ステップ4 — 再実行して出版前状態を確認
レビューページへの遷移を確認。/pricing から /review へ移動している。あとは publish ボタンを叩くだけの状態になった。
コード/設定の抜粋
_set_pricing() の修正後の核心部分だけ。
async def _set_pricing(self, page, price_usd: float) -> bool:
price_str = f"{price_usd:.2f}"
# 入力
selector = 'input[data-testid="price-input-US"]'
await page.fill(selector, price_str)
# React state 更新を強制
await page.dispatch_event(selector, "input")
await page.dispatch_event(selector, "change")
# ボタンが有効になるまで待つ
btn = 'button[data-testid="save-and-continue"]:not([disabled])'
try:
await page.wait_for_selector(btn, timeout=8000)
except TimeoutError:
self.logger.error("保存ボタンが有効化されなかった")
return False
await page.click(btn)
# 遷移確認
try:
await page.wait_for_url("**/review**", timeout=20000)
return True
except TimeoutError:
current = page.url
self.logger.error(f"遷移失敗: {current}")
return False
KDP の URL パターンはロケールによって微妙に変わるので **/review** のグロブが安全。
試してわかったこと
React製フォームは fill() で見た目が変わっても内部 state が追いついていないことがある。特に KDP・note・coconala といった「保存ボタンが動的に disabled/enabled を切り替えるタイプ」の画面で詰まりやすい。
手順を整理すると:
– fill() → dispatch_event("input") + dispatch_event("change") → wait_for_selector(:not([disabled])) → click() → wait_for_url()

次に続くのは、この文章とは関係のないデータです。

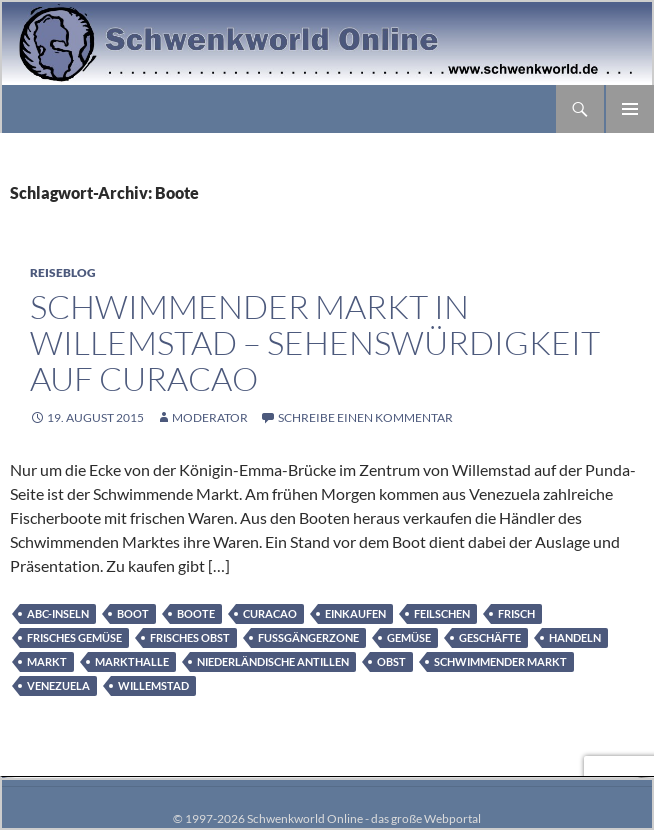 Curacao (270, 613)
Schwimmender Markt (500, 661)
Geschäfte (490, 637)
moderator (210, 417)
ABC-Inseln (58, 613)
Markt (47, 661)
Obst (391, 661)
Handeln (575, 637)
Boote (196, 613)
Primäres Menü (630, 109)
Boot (133, 613)
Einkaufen (355, 613)
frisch (516, 613)
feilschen (442, 613)
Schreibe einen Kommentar (365, 417)
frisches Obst (190, 637)
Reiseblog (63, 272)
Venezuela (58, 685)
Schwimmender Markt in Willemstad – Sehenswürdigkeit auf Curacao (315, 342)
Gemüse (409, 637)
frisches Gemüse (74, 637)
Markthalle (132, 661)
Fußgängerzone (308, 637)
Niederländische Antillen (273, 661)
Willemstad (153, 685) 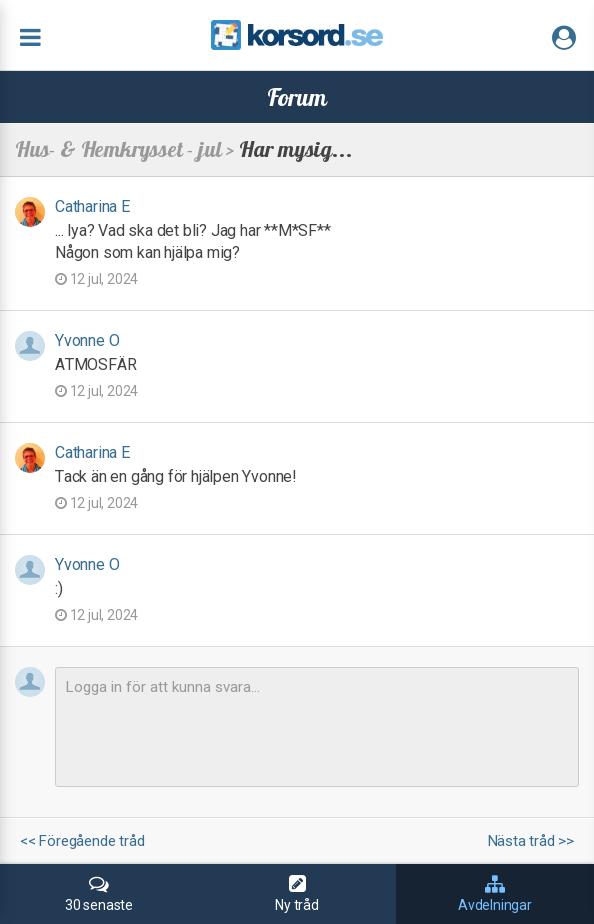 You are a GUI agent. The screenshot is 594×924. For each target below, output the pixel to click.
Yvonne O (87, 340)
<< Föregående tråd (82, 841)
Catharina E (92, 206)
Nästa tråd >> (531, 841) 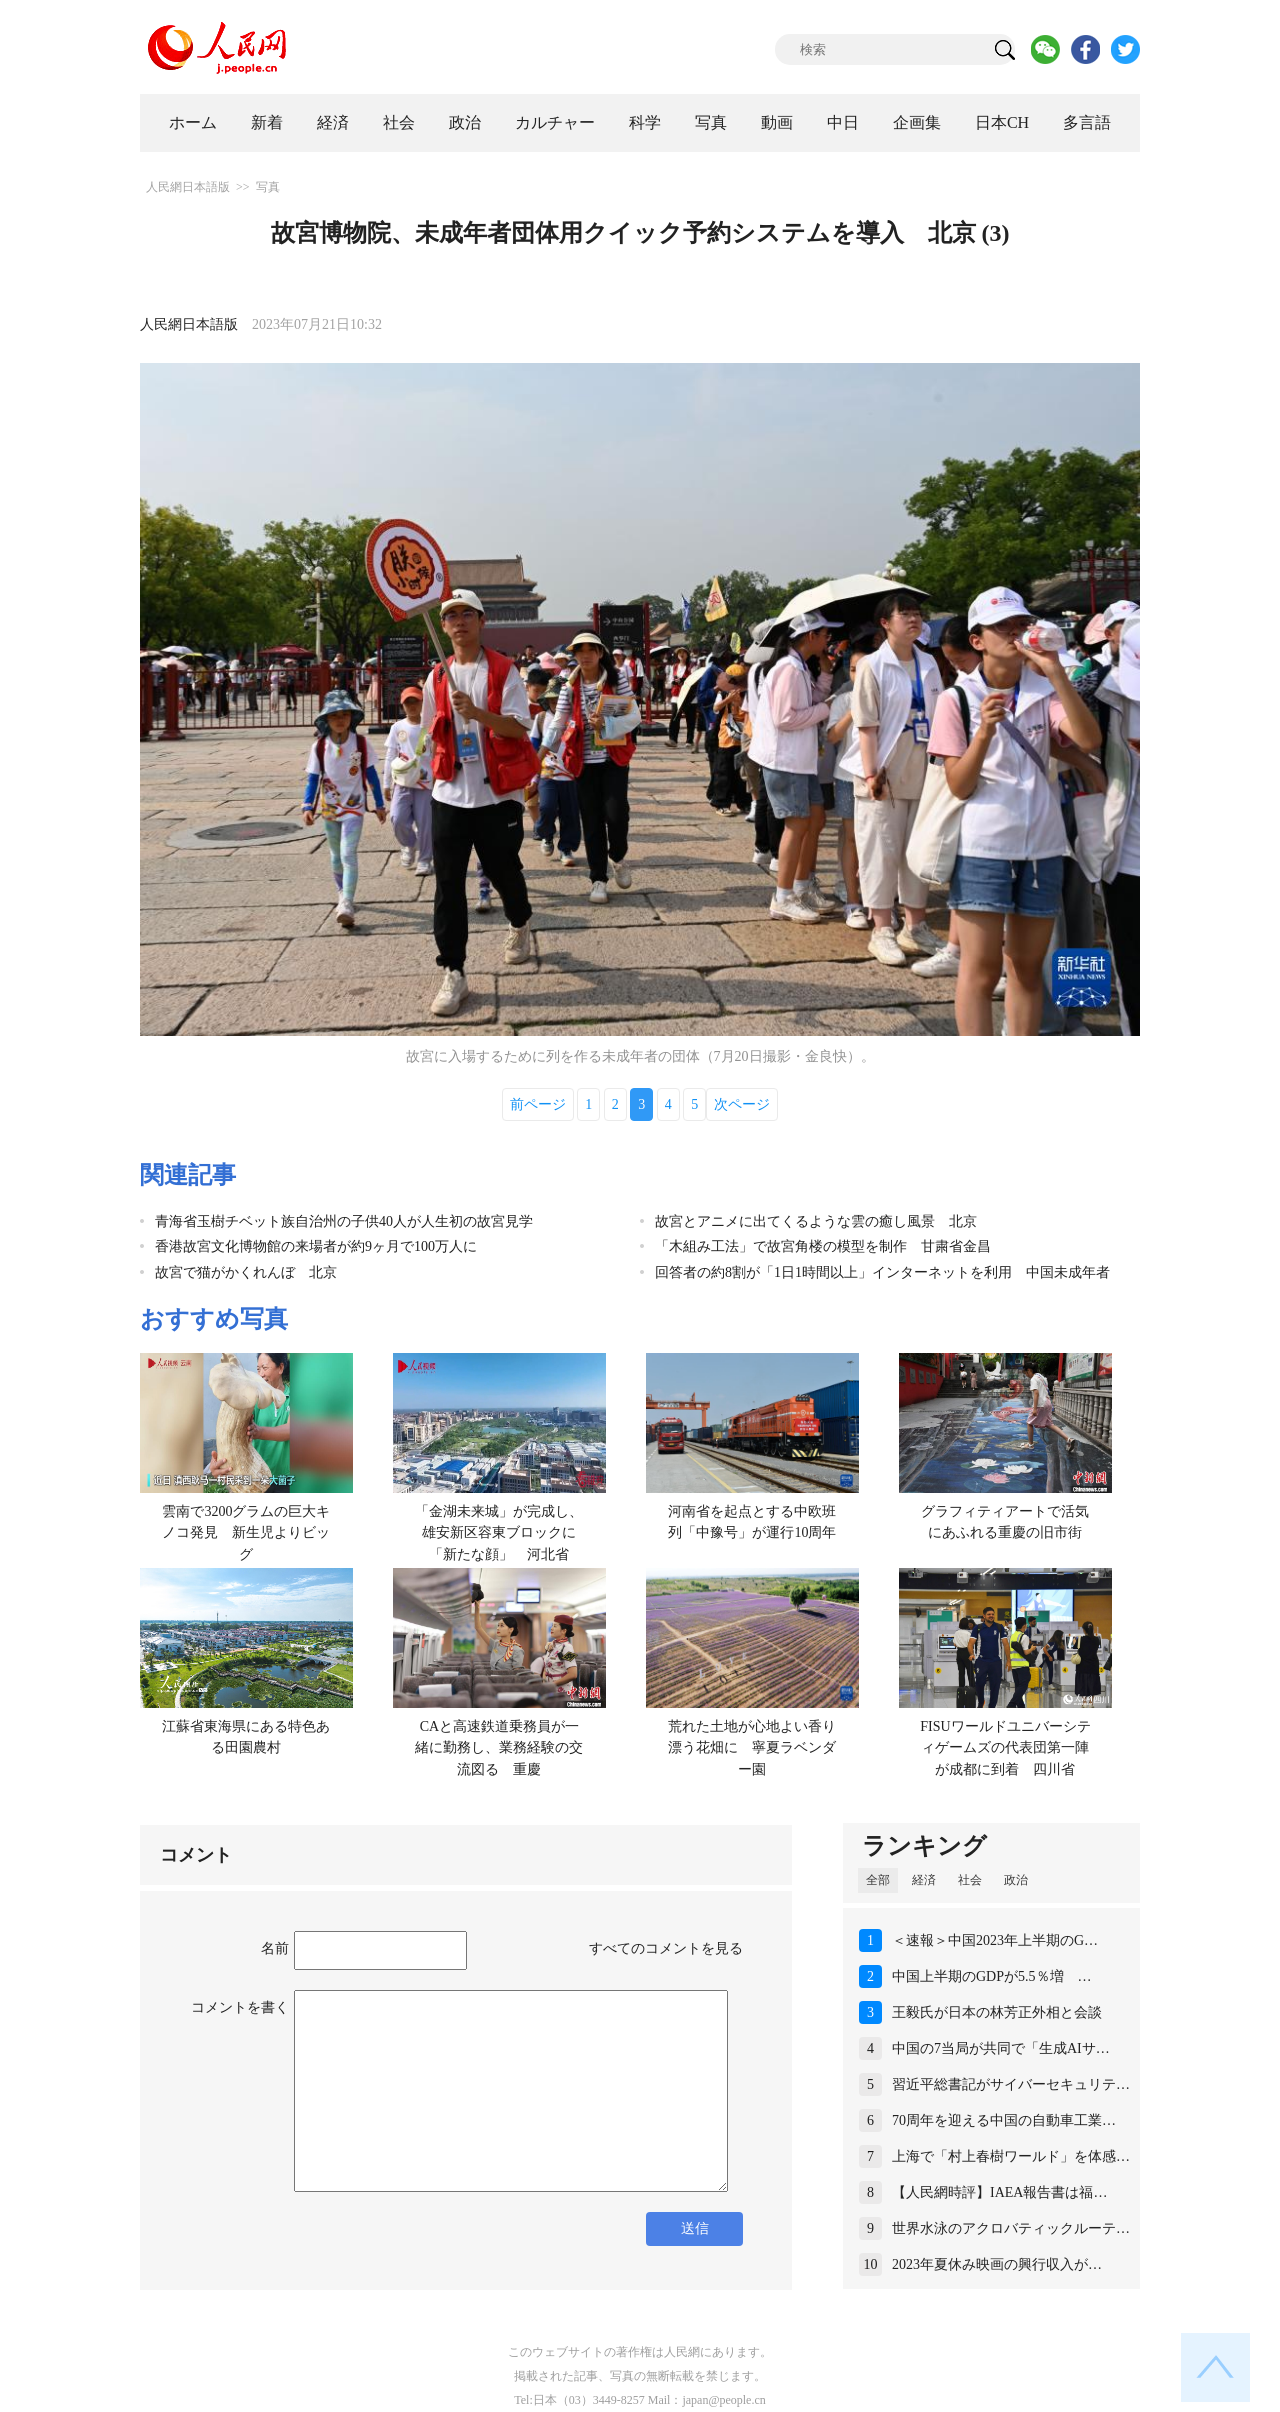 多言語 (1087, 122)
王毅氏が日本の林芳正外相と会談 (997, 2012)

この5ステップを全部踏まないと「保存した気になっているだけ」になる。
タイムアウト値は「体感より2倍長く」がちょうどいい。KDP のサーバー処理は夜中でも10〜15秒かかることがある。焦って短くすると夜中に失敗を量産する。
あと「スクリプトが成功ログを出した」と「実際に保存された」は別の話だと今回痛感した。成功判定のロジックを「URL遷移の確認」に変えてから、偽陽性がゼロになった。
まとめ
React フォームは fill() だけでは state が更新されない場合がある。dispatch_event("input") と change を両方送ること。ボタンの disabled 解除を待ってからクリックし、URL 遷移で成功を確認するまでがセット。「保存された」と「保存されたログが出た」は別物——これだけで夜中の積み重ねは防げる。